## How to complete this task
Return the data that follows exactly. Include every line.

## Stored entries
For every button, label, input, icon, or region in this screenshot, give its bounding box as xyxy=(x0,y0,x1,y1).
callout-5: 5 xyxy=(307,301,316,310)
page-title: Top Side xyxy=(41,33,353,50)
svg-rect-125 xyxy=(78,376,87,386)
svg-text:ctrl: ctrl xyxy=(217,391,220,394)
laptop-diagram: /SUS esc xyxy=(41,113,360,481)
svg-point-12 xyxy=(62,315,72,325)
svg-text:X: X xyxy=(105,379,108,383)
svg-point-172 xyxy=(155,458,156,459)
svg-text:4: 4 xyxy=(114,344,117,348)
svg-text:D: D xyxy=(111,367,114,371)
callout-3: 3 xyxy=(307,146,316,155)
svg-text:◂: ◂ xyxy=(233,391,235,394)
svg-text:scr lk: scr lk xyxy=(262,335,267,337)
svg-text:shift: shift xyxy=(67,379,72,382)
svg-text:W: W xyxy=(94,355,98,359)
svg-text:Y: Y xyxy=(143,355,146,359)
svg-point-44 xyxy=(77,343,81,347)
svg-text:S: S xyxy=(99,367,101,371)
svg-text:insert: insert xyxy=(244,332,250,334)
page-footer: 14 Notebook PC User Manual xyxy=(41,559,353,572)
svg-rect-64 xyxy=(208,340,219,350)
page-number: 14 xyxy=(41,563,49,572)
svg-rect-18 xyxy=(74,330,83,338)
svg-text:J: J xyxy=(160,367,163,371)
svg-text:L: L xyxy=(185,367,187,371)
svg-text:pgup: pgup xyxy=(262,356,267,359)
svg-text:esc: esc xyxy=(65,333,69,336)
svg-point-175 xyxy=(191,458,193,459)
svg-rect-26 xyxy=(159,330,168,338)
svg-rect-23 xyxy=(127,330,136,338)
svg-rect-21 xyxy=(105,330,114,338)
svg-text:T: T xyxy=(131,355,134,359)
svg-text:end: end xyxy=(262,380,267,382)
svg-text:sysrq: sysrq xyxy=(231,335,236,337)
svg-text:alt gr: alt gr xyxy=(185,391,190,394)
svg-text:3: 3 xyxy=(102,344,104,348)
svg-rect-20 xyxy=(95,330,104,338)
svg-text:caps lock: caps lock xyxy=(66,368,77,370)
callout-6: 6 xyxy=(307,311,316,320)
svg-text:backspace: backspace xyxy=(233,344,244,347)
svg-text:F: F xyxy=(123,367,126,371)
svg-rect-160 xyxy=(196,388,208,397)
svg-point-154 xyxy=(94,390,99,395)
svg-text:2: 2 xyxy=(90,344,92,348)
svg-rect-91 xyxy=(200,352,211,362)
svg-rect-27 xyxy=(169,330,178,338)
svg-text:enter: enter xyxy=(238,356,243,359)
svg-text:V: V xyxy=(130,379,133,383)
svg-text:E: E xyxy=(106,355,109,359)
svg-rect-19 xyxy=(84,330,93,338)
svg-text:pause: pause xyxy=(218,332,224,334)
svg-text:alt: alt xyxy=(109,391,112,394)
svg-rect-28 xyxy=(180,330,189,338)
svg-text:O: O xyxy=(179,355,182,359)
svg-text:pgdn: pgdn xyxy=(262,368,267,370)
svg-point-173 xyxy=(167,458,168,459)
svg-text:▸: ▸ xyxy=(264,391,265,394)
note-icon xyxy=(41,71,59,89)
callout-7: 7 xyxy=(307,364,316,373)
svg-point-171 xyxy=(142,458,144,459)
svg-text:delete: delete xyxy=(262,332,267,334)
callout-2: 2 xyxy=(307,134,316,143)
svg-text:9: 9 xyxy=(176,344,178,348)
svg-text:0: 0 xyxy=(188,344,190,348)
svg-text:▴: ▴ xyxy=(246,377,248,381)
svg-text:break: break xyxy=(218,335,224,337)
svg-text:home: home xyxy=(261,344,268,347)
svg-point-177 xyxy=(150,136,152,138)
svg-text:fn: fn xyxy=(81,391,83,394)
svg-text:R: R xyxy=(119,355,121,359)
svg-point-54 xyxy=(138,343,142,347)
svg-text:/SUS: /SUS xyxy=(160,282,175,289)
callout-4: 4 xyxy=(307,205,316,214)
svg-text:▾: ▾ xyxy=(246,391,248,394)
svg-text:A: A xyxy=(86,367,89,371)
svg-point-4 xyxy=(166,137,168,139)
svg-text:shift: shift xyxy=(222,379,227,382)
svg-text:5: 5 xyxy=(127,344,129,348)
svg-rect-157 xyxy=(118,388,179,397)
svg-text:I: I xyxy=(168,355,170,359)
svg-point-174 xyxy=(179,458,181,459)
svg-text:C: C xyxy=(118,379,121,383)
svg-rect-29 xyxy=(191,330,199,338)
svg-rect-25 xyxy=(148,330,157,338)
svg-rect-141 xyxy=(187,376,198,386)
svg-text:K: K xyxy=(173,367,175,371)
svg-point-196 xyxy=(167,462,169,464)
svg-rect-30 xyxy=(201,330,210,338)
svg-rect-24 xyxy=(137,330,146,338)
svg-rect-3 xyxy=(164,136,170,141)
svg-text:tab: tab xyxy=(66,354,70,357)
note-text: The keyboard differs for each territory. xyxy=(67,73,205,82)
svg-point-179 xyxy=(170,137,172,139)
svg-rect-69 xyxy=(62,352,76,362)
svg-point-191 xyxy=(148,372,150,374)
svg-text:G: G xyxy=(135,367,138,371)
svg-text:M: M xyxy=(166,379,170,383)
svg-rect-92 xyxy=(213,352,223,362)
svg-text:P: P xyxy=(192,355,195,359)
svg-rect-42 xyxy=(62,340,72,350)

## Your response
For every button, label, input, icon, or region in this screenshot, give its bounding box as xyxy=(x0,y0,x1,y1).
callout-5: 5 xyxy=(307,301,316,310)
page-title: Top Side xyxy=(41,33,353,50)
svg-rect-125 xyxy=(78,376,87,386)
svg-text:ctrl: ctrl xyxy=(217,391,220,394)
laptop-diagram: /SUS esc xyxy=(41,113,360,481)
svg-point-12 xyxy=(62,315,72,325)
svg-text:X: X xyxy=(105,379,108,383)
svg-point-172 xyxy=(155,458,156,459)
svg-text:4: 4 xyxy=(114,344,117,348)
svg-text:D: D xyxy=(111,367,114,371)
callout-3: 3 xyxy=(307,146,316,155)
svg-text:◂: ◂ xyxy=(233,391,235,394)
svg-text:scr lk: scr lk xyxy=(262,335,267,337)
svg-text:shift: shift xyxy=(67,379,72,382)
svg-text:W: W xyxy=(94,355,98,359)
svg-text:Y: Y xyxy=(143,355,146,359)
svg-point-44 xyxy=(77,343,81,347)
svg-text:S: S xyxy=(99,367,101,371)
svg-text:insert: insert xyxy=(244,332,250,334)
page-footer: 14 Notebook PC User Manual xyxy=(41,559,353,572)
svg-rect-64 xyxy=(208,340,219,350)
page-number: 14 xyxy=(41,563,49,572)
svg-rect-18 xyxy=(74,330,83,338)
svg-text:J: J xyxy=(160,367,163,371)
svg-text:L: L xyxy=(185,367,187,371)
svg-text:pgup: pgup xyxy=(262,356,267,359)
svg-text:esc: esc xyxy=(65,333,69,336)
svg-point-175 xyxy=(191,458,193,459)
svg-rect-26 xyxy=(159,330,168,338)
svg-rect-23 xyxy=(127,330,136,338)
svg-rect-21 xyxy=(105,330,114,338)
svg-text:T: T xyxy=(131,355,134,359)
svg-text:end: end xyxy=(262,380,267,382)
svg-text:sysrq: sysrq xyxy=(231,335,236,337)
svg-text:alt gr: alt gr xyxy=(185,391,190,394)
svg-text:3: 3 xyxy=(102,344,104,348)
svg-rect-20 xyxy=(95,330,104,338)
svg-text:caps lock: caps lock xyxy=(66,368,77,370)
callout-6: 6 xyxy=(307,311,316,320)
svg-text:backspace: backspace xyxy=(233,344,244,347)
svg-text:F: F xyxy=(123,367,126,371)
svg-rect-160 xyxy=(196,388,208,397)
svg-point-154 xyxy=(94,390,99,395)
svg-text:2: 2 xyxy=(90,344,92,348)
svg-rect-91 xyxy=(200,352,211,362)
svg-rect-27 xyxy=(169,330,178,338)
svg-text:enter: enter xyxy=(238,356,243,359)
svg-text:V: V xyxy=(130,379,133,383)
svg-text:E: E xyxy=(106,355,109,359)
svg-rect-19 xyxy=(84,330,93,338)
svg-text:pause: pause xyxy=(218,332,224,334)
svg-text:alt: alt xyxy=(109,391,112,394)
svg-rect-28 xyxy=(180,330,189,338)
svg-text:O: O xyxy=(179,355,182,359)
svg-text:pgdn: pgdn xyxy=(262,368,267,370)
svg-point-173 xyxy=(167,458,168,459)
svg-text:▸: ▸ xyxy=(264,391,265,394)
note-icon xyxy=(41,71,59,89)
callout-7: 7 xyxy=(307,364,316,373)
svg-point-171 xyxy=(142,458,144,459)
svg-text:delete: delete xyxy=(262,332,267,334)
callout-2: 2 xyxy=(307,134,316,143)
svg-text:9: 9 xyxy=(176,344,178,348)
svg-text:0: 0 xyxy=(188,344,190,348)
svg-text:▴: ▴ xyxy=(246,377,248,381)
svg-text:break: break xyxy=(218,335,224,337)
svg-text:home: home xyxy=(261,344,268,347)
svg-point-177 xyxy=(150,136,152,138)
svg-text:fn: fn xyxy=(81,391,83,394)
svg-text:R: R xyxy=(119,355,121,359)
svg-point-54 xyxy=(138,343,142,347)
svg-text:/SUS: /SUS xyxy=(160,282,175,289)
callout-4: 4 xyxy=(307,205,316,214)
svg-text:▾: ▾ xyxy=(246,391,248,394)
svg-text:A: A xyxy=(86,367,89,371)
svg-point-4 xyxy=(166,137,168,139)
svg-text:shift: shift xyxy=(222,379,227,382)
svg-text:5: 5 xyxy=(127,344,129,348)
svg-rect-157 xyxy=(118,388,179,397)
svg-text:I: I xyxy=(168,355,170,359)
svg-point-174 xyxy=(179,458,181,459)
svg-text:C: C xyxy=(118,379,121,383)
svg-rect-29 xyxy=(191,330,199,338)
svg-rect-25 xyxy=(148,330,157,338)
svg-rect-141 xyxy=(187,376,198,386)
svg-text:K: K xyxy=(173,367,175,371)
svg-point-196 xyxy=(167,462,169,464)
svg-rect-30 xyxy=(201,330,210,338)
svg-rect-24 xyxy=(137,330,146,338)
svg-rect-3 xyxy=(164,136,170,141)
svg-text:tab: tab xyxy=(66,354,70,357)
note-text: The keyboard differs for each territory. xyxy=(67,73,205,82)
svg-point-179 xyxy=(170,137,172,139)
svg-rect-69 xyxy=(62,352,76,362)
svg-point-191 xyxy=(148,372,150,374)
svg-text:G: G xyxy=(135,367,138,371)
svg-text:M: M xyxy=(166,379,170,383)
svg-rect-92 xyxy=(213,352,223,362)
svg-text:P: P xyxy=(192,355,195,359)
svg-rect-42 xyxy=(62,340,72,350)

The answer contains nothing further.